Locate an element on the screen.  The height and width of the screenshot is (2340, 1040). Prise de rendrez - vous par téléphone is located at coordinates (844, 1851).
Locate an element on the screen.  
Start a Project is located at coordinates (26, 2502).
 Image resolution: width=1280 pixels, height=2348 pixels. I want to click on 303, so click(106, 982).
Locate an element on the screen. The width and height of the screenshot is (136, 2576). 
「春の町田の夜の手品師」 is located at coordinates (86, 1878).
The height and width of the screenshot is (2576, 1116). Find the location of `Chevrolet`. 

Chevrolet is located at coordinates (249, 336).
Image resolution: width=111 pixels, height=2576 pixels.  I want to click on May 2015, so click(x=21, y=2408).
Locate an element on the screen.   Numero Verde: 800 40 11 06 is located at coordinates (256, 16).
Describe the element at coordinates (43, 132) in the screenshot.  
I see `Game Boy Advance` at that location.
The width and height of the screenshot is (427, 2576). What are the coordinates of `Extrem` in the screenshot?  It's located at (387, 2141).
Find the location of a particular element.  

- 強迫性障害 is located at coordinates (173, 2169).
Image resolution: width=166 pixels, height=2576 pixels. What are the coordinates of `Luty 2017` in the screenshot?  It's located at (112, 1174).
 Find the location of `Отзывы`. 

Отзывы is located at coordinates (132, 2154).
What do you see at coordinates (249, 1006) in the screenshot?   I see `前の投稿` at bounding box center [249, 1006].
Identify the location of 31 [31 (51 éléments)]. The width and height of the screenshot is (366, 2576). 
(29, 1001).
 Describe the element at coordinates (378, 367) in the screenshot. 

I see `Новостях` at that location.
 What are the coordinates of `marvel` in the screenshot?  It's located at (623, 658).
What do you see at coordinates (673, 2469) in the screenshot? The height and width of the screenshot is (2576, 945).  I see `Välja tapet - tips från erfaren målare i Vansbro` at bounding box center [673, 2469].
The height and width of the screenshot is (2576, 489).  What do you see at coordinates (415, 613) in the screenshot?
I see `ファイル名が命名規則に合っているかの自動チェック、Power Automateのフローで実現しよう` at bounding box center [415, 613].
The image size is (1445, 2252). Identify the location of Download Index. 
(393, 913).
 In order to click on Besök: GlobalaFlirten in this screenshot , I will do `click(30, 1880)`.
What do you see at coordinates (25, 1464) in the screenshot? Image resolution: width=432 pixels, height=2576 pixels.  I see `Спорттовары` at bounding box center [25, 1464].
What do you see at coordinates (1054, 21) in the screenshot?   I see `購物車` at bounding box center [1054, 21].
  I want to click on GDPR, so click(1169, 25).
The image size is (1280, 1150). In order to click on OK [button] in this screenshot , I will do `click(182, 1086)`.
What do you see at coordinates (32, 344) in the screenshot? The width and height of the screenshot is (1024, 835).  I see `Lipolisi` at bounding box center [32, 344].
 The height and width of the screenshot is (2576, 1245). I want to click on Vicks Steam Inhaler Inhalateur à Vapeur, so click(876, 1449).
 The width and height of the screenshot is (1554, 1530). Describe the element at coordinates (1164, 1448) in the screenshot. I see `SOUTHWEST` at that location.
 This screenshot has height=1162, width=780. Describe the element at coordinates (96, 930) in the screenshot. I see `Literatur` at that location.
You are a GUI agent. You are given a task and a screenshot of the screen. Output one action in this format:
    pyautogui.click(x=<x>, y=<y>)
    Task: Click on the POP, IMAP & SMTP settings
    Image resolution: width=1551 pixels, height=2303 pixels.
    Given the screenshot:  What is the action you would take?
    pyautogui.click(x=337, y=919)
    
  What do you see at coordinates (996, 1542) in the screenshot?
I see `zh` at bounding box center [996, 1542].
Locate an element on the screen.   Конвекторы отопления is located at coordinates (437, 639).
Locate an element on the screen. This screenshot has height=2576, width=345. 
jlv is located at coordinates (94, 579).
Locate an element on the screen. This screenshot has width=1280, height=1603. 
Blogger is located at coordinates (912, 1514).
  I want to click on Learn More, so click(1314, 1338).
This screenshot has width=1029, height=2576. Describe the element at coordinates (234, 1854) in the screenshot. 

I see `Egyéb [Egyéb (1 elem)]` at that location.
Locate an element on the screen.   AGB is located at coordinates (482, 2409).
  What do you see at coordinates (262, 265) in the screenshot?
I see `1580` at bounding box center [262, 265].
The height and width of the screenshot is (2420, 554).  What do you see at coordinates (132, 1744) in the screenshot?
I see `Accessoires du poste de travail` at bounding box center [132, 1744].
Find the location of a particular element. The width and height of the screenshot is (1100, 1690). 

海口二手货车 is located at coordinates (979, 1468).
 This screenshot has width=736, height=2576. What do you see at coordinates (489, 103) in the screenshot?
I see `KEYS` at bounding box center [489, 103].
::::::
How to complete this task:
From the material above, set down exactly the lines starting at the one with "What do you see at coordinates (673, 2469)" and ending at the one with "Task: Click on", end lines included.

Your solution:
What do you see at coordinates (673, 2469) in the screenshot? The height and width of the screenshot is (2576, 945).  I see `Välja tapet - tips från erfaren målare i Vansbro` at bounding box center [673, 2469].
The height and width of the screenshot is (2576, 489).  What do you see at coordinates (415, 613) in the screenshot?
I see `ファイル名が命名規則に合っているかの自動チェック、Power Automateのフローで実現しよう` at bounding box center [415, 613].
The image size is (1445, 2252). Identify the location of Download Index. 
(393, 913).
 In order to click on Besök: GlobalaFlirten in this screenshot , I will do `click(30, 1880)`.
What do you see at coordinates (25, 1464) in the screenshot? Image resolution: width=432 pixels, height=2576 pixels.  I see `Спорттовары` at bounding box center [25, 1464].
What do you see at coordinates (1054, 21) in the screenshot?   I see `購物車` at bounding box center [1054, 21].
  I want to click on GDPR, so click(1169, 25).
The image size is (1280, 1150). In order to click on OK [button] in this screenshot , I will do `click(182, 1086)`.
What do you see at coordinates (32, 344) in the screenshot? The width and height of the screenshot is (1024, 835).  I see `Lipolisi` at bounding box center [32, 344].
 The height and width of the screenshot is (2576, 1245). I want to click on Vicks Steam Inhaler Inhalateur à Vapeur, so click(876, 1449).
 The width and height of the screenshot is (1554, 1530). Describe the element at coordinates (1164, 1448) in the screenshot. I see `SOUTHWEST` at that location.
 This screenshot has height=1162, width=780. Describe the element at coordinates (96, 930) in the screenshot. I see `Literatur` at that location.
You are a GUI agent. You are given a task and a screenshot of the screen. Output one action in this format:
    pyautogui.click(x=<x>, y=<y>)
    Task: Click on the POP, IMAP & SMTP settings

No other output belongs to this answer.